David Brooks, a columnist I enjoy reading and greatly admire, made the case in Friday’s New York Times that a faith driven athlete is a problem. I have a problem with that. Brooks contends the moral ethos of sport is contradictory to the moral ethos of faith, a term in which he carelessly lumps together the Jewish, Christian and Islamic worldviews. Victory, supremacy, theatrics and courage, the code of sport, cannot exist with the faithful’s focus on redemption, self-abnegation, and surrender. While sport is ascent by performance, faith is ascent by inversions as one learns to be the least, take on humility, and live in a self-effacing manner.
Brooks belittles the attempts of Jeremy Lin, the NBA darling of the week, and longtime evangelical Christian and Denver Bronco, Tim Tebow, claiming they attempt to reconcile the two ethe, but fail. He concludes, “Much of the anger that arises when religion mixes with sport or with politics comes from people who want to deny that this contradiction exists and who want to live in a world in which there is only one morality, one set of qualities and where everything is easy, untragic and clean. Life and religion are more complicated than that.”
More complicated are the lengths to which people of faith go to reconcile the ethos of their religion with the ethos of whatever endeavor sits before them. Whether it is the world of sport, the marketplace, politics or the academy, integrating one’s Christian worldview with the human activity at hand is a fundamental aspect to living faithfully. The Orthodox call it theosis, the Weslyans sanctification, the Calvinist union with Christ. Each Christian stream attempts to describe the process by which one is transformed from a sinful human being into a child of God infused with the Holy Spirit. As the Christian grows through life, the Holy Spirit changes them from within and shapes their work in the direction of God’s kingdom, an ethereal reality preached by Jesus. Luke 17: 20-21 Jesus indicates the Kingdom of God is more than a place to go after life on earth, but as a reality being established here and now by those that follow him: “Once, on being asked by the Pharisees when the kingdom of God would come, Jesus replied, “The coming of the kingdom of God is not something that can be observed, 21 nor will people say, ‘Here it is,’ or ‘There it is,’ because the kingdom of God is in your midst.” Both the inward transformation of Jeremy Lin and the kingdom reality he establishes through Godly sport defines who he is as a person of faith playing in the NBA.

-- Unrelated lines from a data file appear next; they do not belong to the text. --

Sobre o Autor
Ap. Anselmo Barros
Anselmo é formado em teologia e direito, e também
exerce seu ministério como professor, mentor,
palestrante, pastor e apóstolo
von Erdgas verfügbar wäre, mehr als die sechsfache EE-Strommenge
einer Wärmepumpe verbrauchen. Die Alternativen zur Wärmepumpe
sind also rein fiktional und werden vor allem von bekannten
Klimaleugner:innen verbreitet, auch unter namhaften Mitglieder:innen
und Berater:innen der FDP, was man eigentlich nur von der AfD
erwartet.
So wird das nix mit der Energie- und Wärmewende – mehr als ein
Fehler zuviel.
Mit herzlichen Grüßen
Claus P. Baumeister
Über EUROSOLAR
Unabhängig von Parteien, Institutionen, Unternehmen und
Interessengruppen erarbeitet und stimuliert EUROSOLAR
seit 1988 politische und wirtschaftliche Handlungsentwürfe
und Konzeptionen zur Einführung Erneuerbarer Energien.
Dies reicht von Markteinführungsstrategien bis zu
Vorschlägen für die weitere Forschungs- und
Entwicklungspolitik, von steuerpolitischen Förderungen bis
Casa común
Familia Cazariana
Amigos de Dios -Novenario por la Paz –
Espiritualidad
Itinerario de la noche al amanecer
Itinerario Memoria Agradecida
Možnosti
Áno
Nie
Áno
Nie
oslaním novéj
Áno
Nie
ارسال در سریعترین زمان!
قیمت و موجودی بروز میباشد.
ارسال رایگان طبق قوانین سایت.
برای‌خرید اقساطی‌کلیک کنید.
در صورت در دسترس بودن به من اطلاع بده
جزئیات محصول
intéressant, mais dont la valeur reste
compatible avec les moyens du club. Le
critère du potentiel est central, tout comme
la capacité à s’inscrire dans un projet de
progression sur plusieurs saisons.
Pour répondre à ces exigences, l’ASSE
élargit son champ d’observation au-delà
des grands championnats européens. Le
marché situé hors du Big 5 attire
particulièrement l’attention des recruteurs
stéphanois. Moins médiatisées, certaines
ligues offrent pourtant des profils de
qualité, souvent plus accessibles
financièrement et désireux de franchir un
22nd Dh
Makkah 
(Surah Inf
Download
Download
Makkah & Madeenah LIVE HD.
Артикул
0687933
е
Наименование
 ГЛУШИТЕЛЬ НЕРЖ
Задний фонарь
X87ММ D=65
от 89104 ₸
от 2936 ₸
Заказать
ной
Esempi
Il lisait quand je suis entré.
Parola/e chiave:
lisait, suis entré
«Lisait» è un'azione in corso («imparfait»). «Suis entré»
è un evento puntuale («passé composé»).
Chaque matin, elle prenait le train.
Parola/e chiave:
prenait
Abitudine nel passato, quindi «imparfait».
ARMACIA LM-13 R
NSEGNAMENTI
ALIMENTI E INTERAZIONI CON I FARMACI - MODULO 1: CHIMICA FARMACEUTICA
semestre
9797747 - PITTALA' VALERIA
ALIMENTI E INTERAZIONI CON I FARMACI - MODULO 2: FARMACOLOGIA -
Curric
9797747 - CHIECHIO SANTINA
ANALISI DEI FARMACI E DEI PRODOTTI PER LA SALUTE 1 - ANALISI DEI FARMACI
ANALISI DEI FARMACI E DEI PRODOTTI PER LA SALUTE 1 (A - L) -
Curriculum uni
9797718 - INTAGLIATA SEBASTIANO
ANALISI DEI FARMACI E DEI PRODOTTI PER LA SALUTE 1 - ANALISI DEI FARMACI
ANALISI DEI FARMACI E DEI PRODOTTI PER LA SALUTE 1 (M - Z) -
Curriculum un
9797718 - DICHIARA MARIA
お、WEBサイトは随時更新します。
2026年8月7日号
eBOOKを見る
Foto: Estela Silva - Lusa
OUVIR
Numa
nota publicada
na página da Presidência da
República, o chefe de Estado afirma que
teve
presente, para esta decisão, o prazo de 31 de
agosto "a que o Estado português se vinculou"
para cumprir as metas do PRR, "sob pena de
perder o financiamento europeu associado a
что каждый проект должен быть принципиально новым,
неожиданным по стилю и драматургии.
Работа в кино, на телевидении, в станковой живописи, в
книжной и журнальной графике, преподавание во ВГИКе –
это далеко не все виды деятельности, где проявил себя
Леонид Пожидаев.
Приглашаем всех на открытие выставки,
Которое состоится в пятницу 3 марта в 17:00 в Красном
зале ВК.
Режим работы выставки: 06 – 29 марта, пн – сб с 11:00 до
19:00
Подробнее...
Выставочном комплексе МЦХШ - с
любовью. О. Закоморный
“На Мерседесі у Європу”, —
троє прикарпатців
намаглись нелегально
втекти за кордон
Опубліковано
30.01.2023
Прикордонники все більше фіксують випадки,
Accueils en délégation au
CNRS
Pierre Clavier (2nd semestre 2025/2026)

Without this fundamental integration of faith with various vocations, God and his work would be confined to the altar and Sanctuary. On the contrary, Christians explicitly, and quite diligently, apply their theological worldview to the marketplace seeking to build the kingdom of God through honest business practices, faithful treatment of employees, and respect of property rights. Christian artists would have no reason to fly buttresses, Christian politicians no need to end slavery. Staying with Brooks conviction that faith has no place with other moral ethe we would not have the academic profundity of C.S. Lewis, the courageous political mastery of Ellen Johnson Sirleaf, or the insightfulness of Francis Collins, masters of their fields driven by faith in God.
Brooks is guided by Soloveitchik’s two Adams: Adam the first who creates and competes among the living and Adam the second who is awed and humbled by the Supreme. For Brooks the religious person shuttles between them, but always lonely and out of place. Brooks use of a Jewish philosopher to speak to the worldviews encapsulated by the Christian and Islamic worldview is myopic. Each tradition equips its adherents to manage competing moral universes and transform them uniquely and unequivocally.
Brooks, perhaps, is rightly annoyed with the youthful utterances of the likes of Lin and Tebow which may cause Brooks to think for the faithful “everything is easy, untragic and clean.” These young men are working out their salvation while understanding how to meld the world of sport and the world of faith. It is a journey and one which is explained and articulated differently upon retirement from athletics and all points along the way. If anything, a Christian athlete at least has the hope and eternal perspective that, while it may come off to the non-initiated as untragic and clean, given the depths to which the human experience can descend, and the heights to which our culture aggrandizes our sports stars, I’ll take Lin any day.
Case Thorp is the Associate Pastor for Mission and Evangelism at First Presbyterian Church of Orlando.